(Data section Opens)

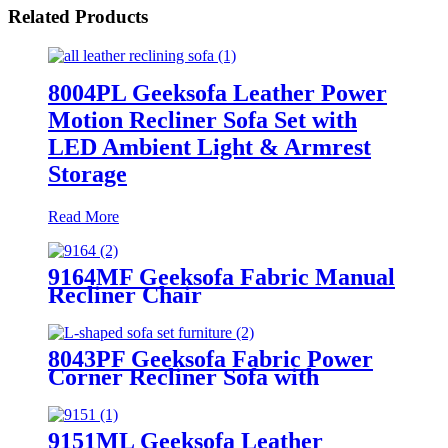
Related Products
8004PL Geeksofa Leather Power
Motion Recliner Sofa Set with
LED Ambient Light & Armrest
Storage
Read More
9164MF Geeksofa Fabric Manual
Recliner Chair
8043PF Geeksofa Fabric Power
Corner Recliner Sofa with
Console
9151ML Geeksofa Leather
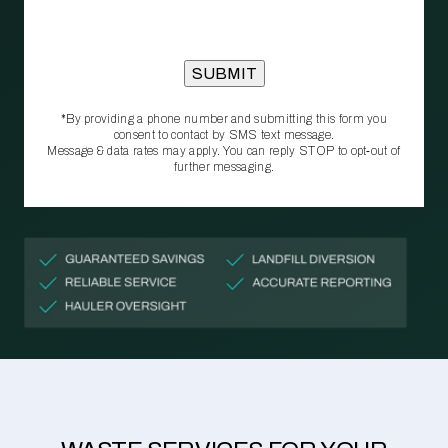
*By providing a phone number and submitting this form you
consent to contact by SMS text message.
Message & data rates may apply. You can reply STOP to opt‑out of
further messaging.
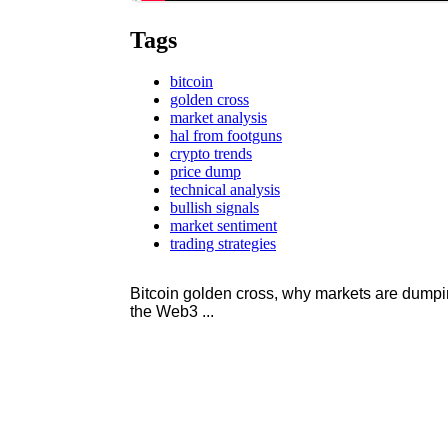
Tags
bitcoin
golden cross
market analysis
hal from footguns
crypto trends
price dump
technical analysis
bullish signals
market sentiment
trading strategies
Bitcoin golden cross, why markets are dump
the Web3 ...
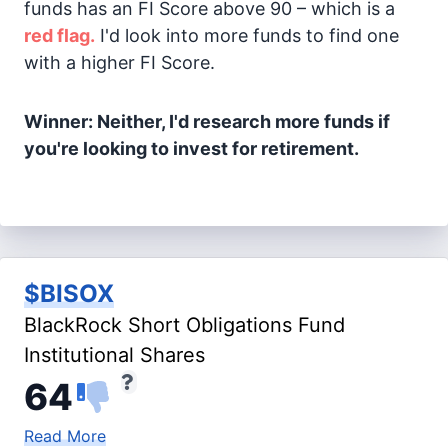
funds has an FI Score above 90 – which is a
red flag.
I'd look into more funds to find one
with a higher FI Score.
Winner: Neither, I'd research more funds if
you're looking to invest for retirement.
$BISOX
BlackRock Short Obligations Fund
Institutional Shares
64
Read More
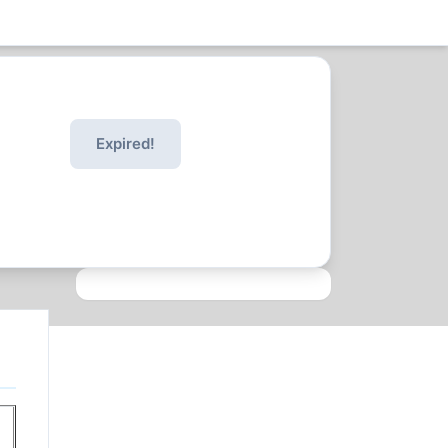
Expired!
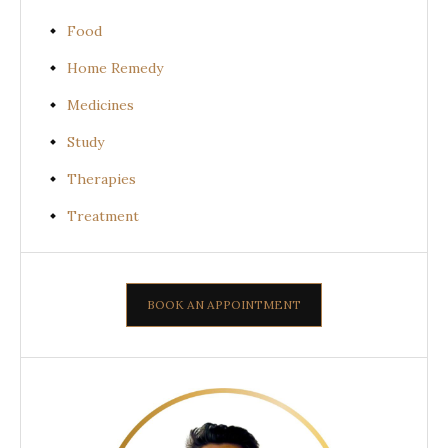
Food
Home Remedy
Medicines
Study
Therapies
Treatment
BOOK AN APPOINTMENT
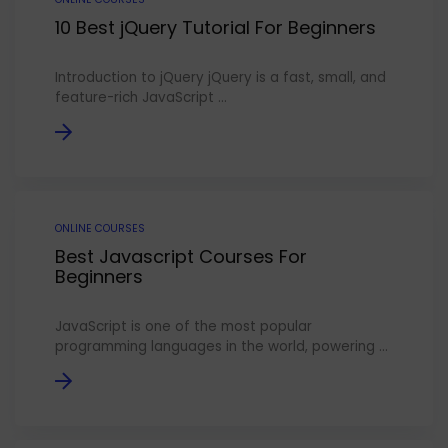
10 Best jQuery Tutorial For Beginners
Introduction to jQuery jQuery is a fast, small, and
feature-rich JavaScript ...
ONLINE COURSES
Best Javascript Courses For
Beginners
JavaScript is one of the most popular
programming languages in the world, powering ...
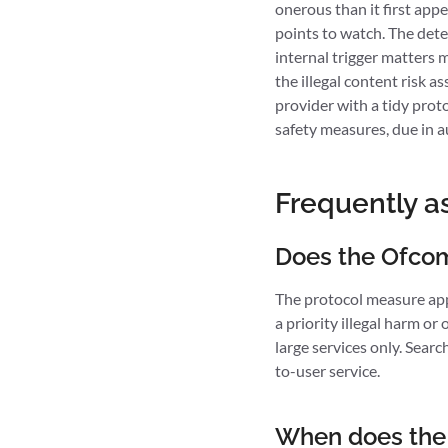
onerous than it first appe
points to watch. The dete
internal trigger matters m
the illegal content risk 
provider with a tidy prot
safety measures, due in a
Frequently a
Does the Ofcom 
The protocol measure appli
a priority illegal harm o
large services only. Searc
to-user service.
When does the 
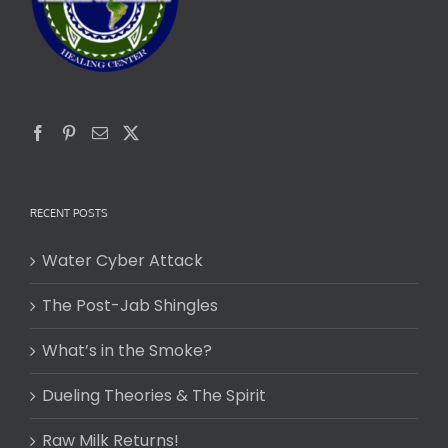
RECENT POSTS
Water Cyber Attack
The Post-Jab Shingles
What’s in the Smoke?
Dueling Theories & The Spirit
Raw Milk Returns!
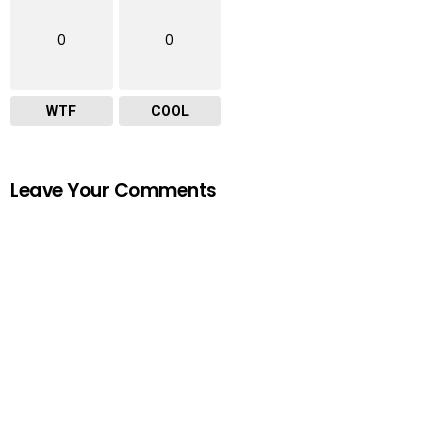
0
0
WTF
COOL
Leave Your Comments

(Data section Closes)

Write out the lines that run from the line containing "programming languages in" to the end of the entries, inclusive, exactly as written. Skip every picture.

programming languages in the world, powering ...
onerous than it first appe
points to watch. The dete
internal trigger matters m
the illegal content risk 
provider with a tidy prot
safety measures, due in a
Frequently a
Does the Ofcom 
The protocol measure appli
a priority illegal harm o
large services only. Searc
to-user service.
When does the 
RECENT POSTS
Water Cyber Attack
The Post-Jab Shingles
What’s in the Smoke?
Dueling Theories & The Spirit
Raw Milk Returns!
0
0
WTF
COOL
Leave Your Comments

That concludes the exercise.